In Ramadi, it took a month before the Iraqi Army could declare a decisive victory, rooting out ISIS fighters from the city, and it took some four more months before civilians were allowed to reenter the city.
Sinjar is still uninhabitable.
On July 26, Al Jazeera reported that Sinjar remains unsafe for the population to return. The majority of the city is destroyed and peshmerga are still working to defuse and remove explosives.
ISIS forces remain only a few kilometers outside the city.
At this point in the fight, all eyes are on Mosul, Iraq’s second-largest city with a population around 2 million and the de facto capital of ISIS in the country. Liberation there will clear the way for victory over the Islamist terrorist group.
Progress is being made in setting the stage for a Mosul offensive. In July, the Iraqi Army retook the Qayara airfield, although fighting continues as the army clears the surrounding area to solidify its position.
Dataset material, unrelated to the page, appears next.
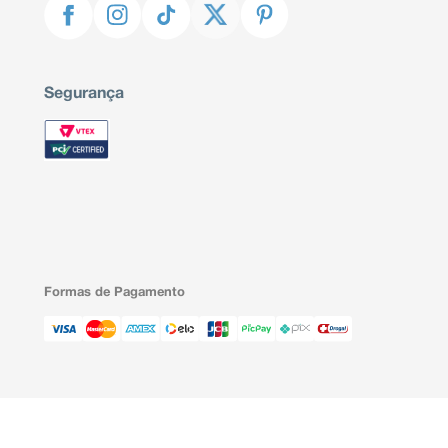
Segurança
Formas de Pagamento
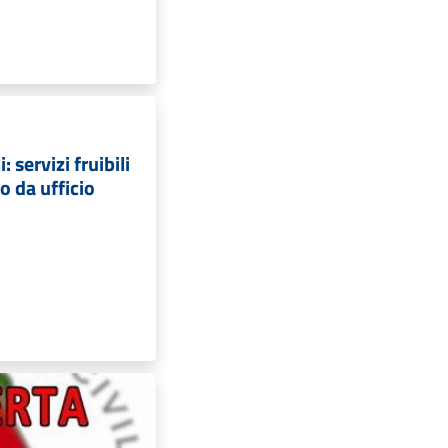
 servizi fruibili
o da ufficio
The airfield can be used for US-led coalition air strikes on Mosul, the biggest advantages Iraqi and Kurdish forces have in the fight.
Yet, even if the airfield is secured, there remain obstacles to an imminent, coordinated Mosul offensive.
While the peshmerga have expressed willingness to help in a Mosul offensive, they are skeptical about who will lead the fight, open about their distrust in the abilities of the Iraqi Army.
While a Mosul victory is seen as setting the stage for the end of Islamic State, many understand violence won’t leave the region. With thousands of ISIS fighters still under arms, a legacy of sectarian violence and competition for influence in Iraq between Shi’a Iran on the one hand, and Sunni states and Western powers on the other, most understand the fight won’t be over.
Andy, the 21-year-old veteran peshmerga, holds no illusions of peace. He warns that after ISIS the fight will be against the Iranian-supported Shi’a militia Hashd al-Shaabi. The militia is active in the fight against Islamic State in Iraq but is no less relentless against its own supposed allies, using intimidation and brutal violence to assert dominance.
For Sunni peshmerga, the militia is a present and existential threat, it represents Iran’s dubious involvement in their country.
“I hate them so much,” Andy says with disgust.